- _Given information_

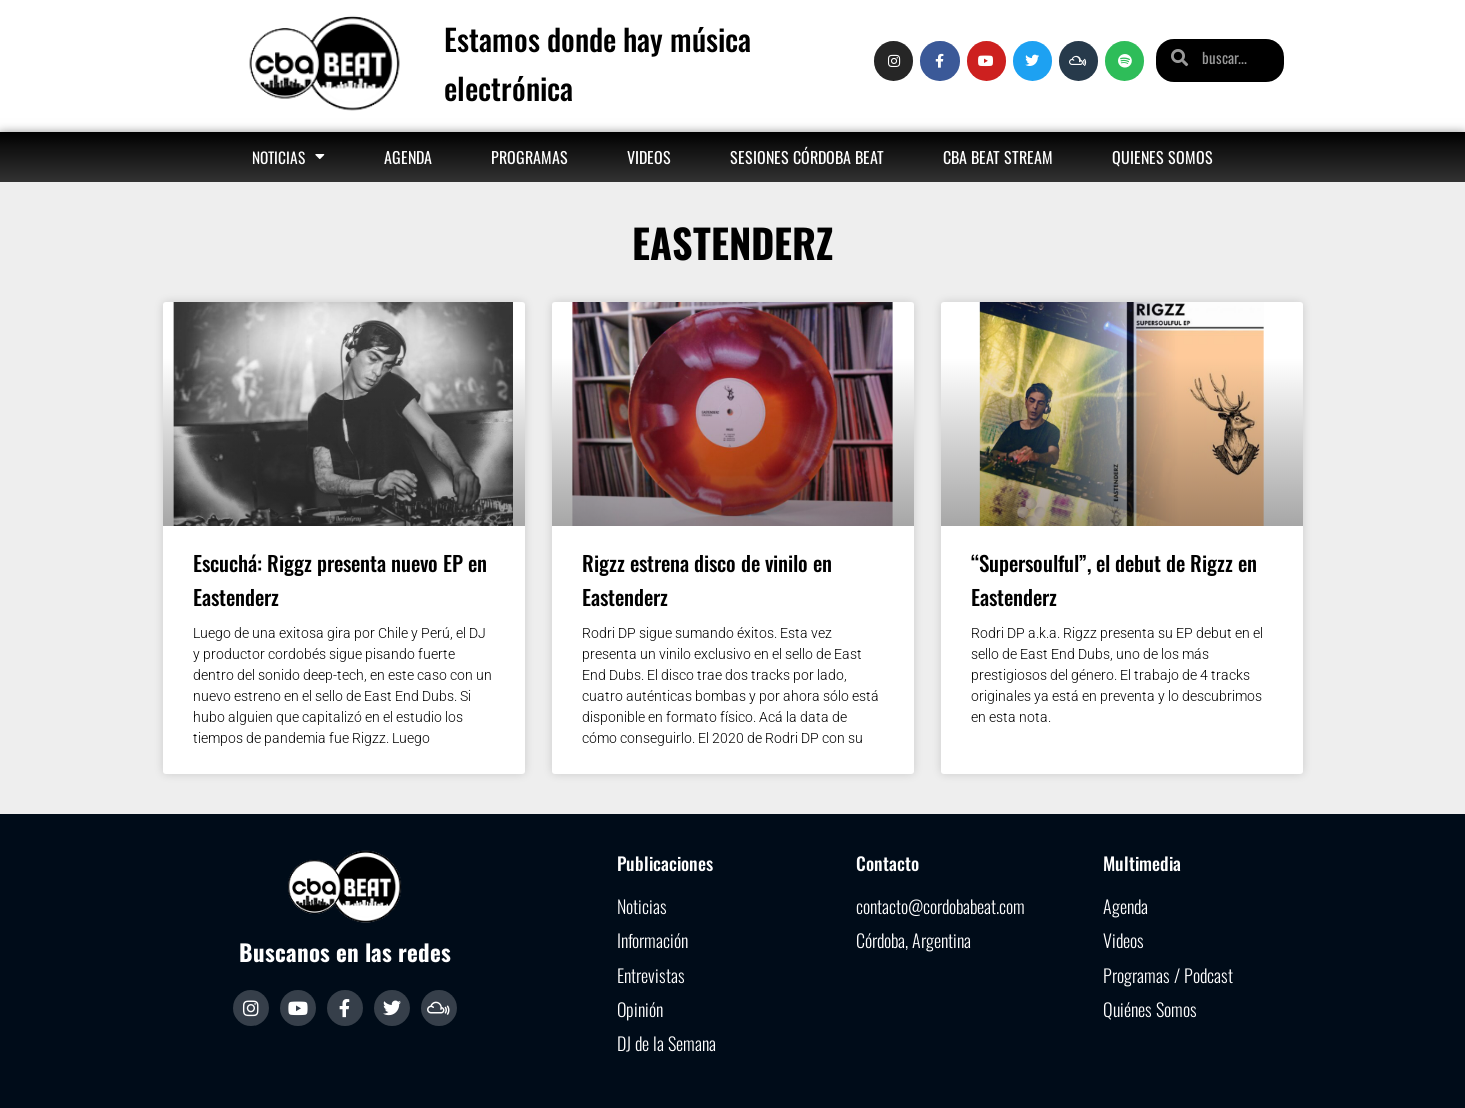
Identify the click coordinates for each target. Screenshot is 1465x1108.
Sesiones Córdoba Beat (807, 157)
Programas (529, 157)
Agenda (408, 157)
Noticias (288, 156)
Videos (649, 157)
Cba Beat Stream (998, 157)
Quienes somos (1162, 157)
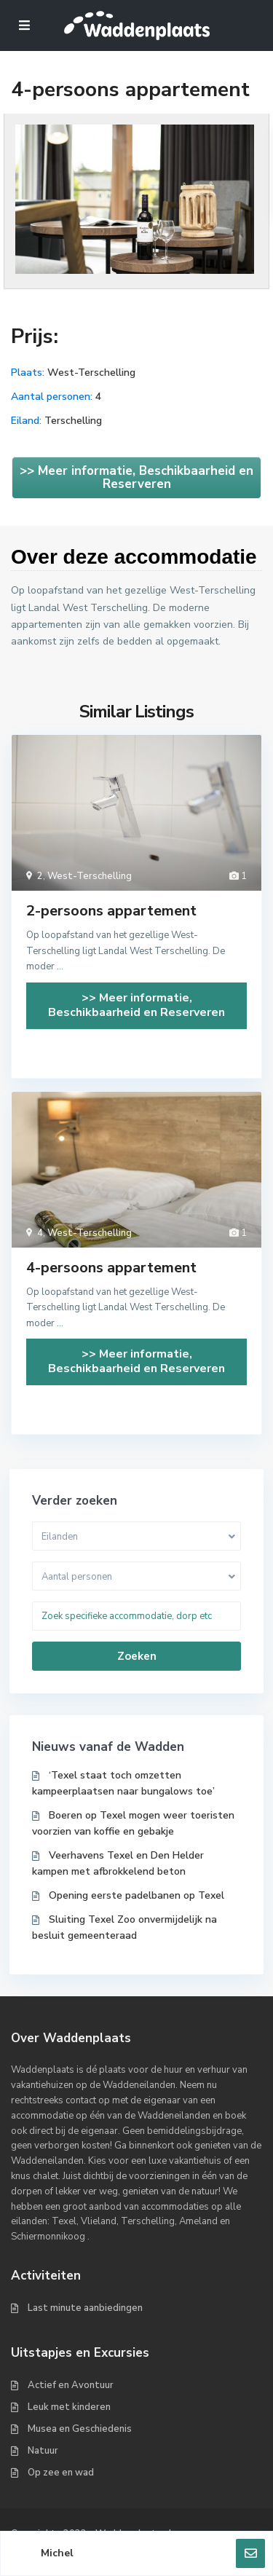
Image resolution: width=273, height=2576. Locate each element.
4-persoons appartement (111, 1267)
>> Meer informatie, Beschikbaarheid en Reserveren (136, 477)
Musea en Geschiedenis (80, 2428)
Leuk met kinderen (69, 2407)
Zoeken (137, 1656)
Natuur (43, 2450)
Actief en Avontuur (71, 2385)
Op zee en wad (61, 2472)
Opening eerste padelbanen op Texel (136, 1895)
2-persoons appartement (111, 911)
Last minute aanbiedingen (85, 2308)
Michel (57, 2553)
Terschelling (73, 421)
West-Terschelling (91, 372)
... (60, 966)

- _Try it_
Pick out each line above that includes "appartement" and show it.

- _Exercise result_
4-persoons appartement (111, 1267)
2-persoons appartement (111, 911)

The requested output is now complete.